Le modèle de la poursuite pénale unique, déjà en vigueur dans certains cantons alémaniques, n'est pas du goût des Romands. Cela les obligerait à un changement de culture important, de surcroît dans un délai relativement court, a relevé le conseiller national Carlo Sommaruga (PS/GE) vendredi devant les médias. La crainte que le suspect en fasse les frais subsiste également.
Cela n'a pas empêché la majorité de la commission des affaires juridiques d'approuver le paquet. Les compétences accrues du procureur seront compensées par un renforcement des droits de la défense. Un «avocat de la première heure» est prévu dans cette optique.
Médiation à la trappe
La médiation, qui vise à favoriser une solution librement consentie entre l'auteur d'une infraction et sa victime, a pour sa part du plomb dans l'aile.
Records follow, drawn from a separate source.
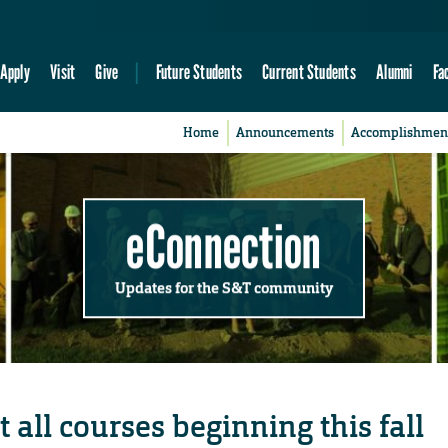
Apply
Visit
Give
Future Students
Current Students
Alumni
Fa
Home
Announcements
Accomplishmen
eConnection
Updates for the S&T community
 all courses beginning this fall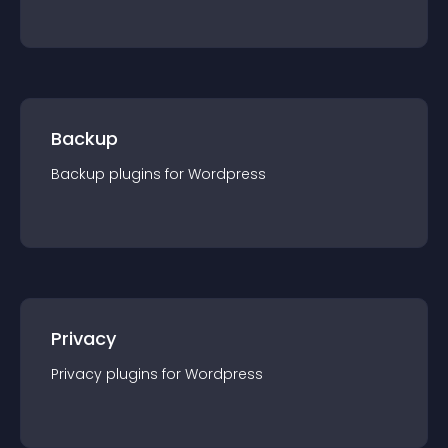
Backup
Backup
plugin
s for
Wordpress
Privacy
Privacy
plugin
s for
Wordpress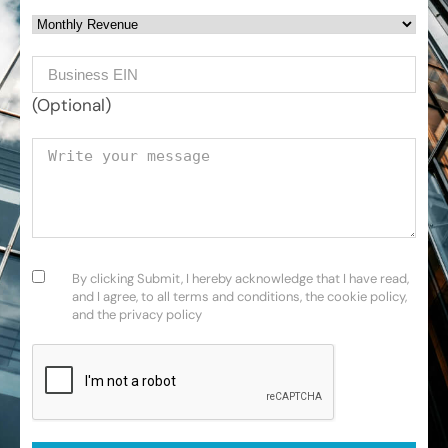
Monthly Revenue
Business EIN Number
(Optional)
Your message
Consent
(Required)
By clicking Submit, I hereby acknowledge that I have read,
and I agree, to all terms and conditions, the cookie policy,
and the privacy policy
CAPTCHA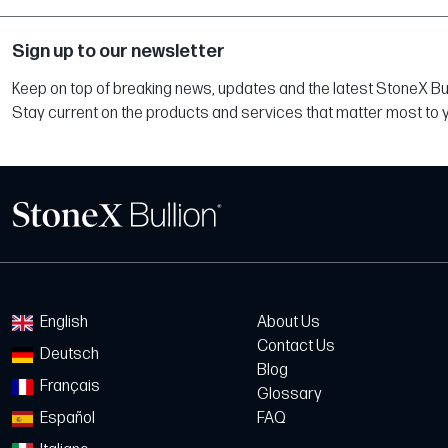
Sign up to our newsletter
Keep on top of breaking news, updates and the latest StoneX Bull
Stay current on the products and services that matter most to 
English
About Us
Contact Us
Deutsch
Blog
Français
Glossary
Español
FAQ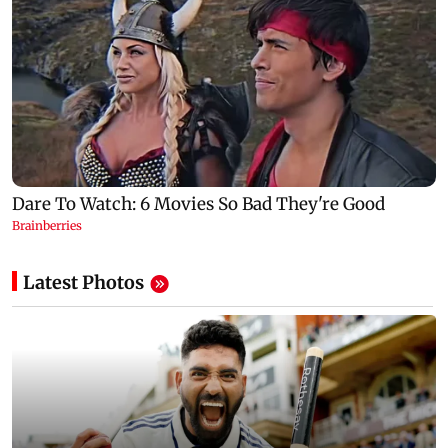
Latest Photos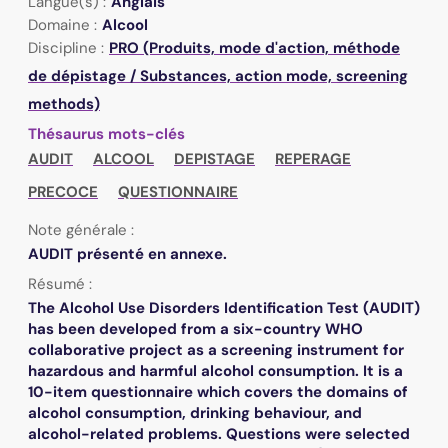
Langue(s) :
Anglais
Domaine :
Alcool
Discipline :
PRO (Produits, mode d'action, méthode
de dépistage / Substances, action mode, screening
methods)
Thésaurus mots-clés
AUDIT
ALCOOL
DEPISTAGE
REPERAGE
PRECOCE
QUESTIONNAIRE
Note générale :
AUDIT présenté en annexe.
Résumé :
The Alcohol Use Disorders Identification Test (AUDIT)
has been developed from a six-country WHO
collaborative project as a screening instrument for
hazardous and harmful alcohol consumption. It is a
10-item questionnaire which covers the domains of
alcohol consumption, drinking behaviour, and
alcohol-related problems. Questions were selected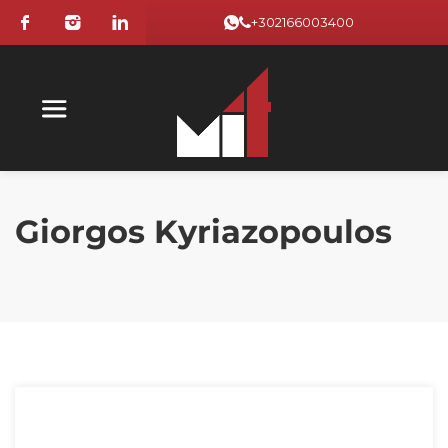
+302166003400
Giorgos Kyriazopoulos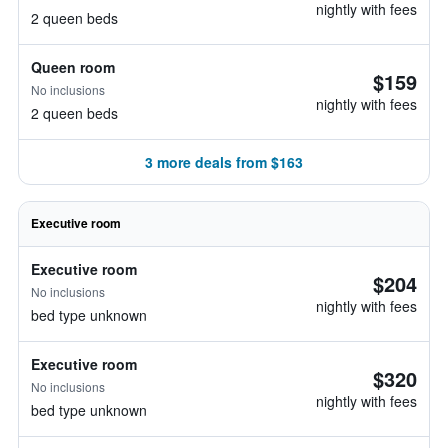
nightly with fees
2 queen beds
Queen room
$159
No inclusions
nightly with fees
2 queen beds
3 more deals from $163
Executive room
Executive room
$204
No inclusions
nightly with fees
bed type unknown
Executive room
$320
No inclusions
nightly with fees
bed type unknown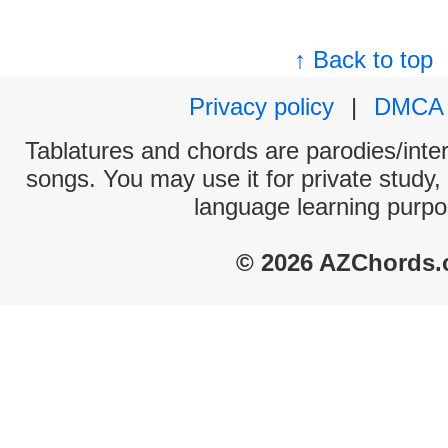
↑ Back to top
Privacy policy
|
DMCA
Tablatures and chords are parodies/interp
songs. You may use it for private study,
language learning purpo
© 2026 AZChords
Le Conseil des Etats avait déjà affaibli ce volet en renvoyant la balle aux cantons.
La commission du National, soutenue par le gouvernement, propose de biffer cette disposition. Les considérations financières ont prévalu, a admis son président Daniel Vischer (Verts/ZH).
La commission a en revanche introduit un amendement en lien avec la protection des animaux. En cas de procédures dans ce cadre, l'organe cantonal compétent ou une autre autorité pourra agir.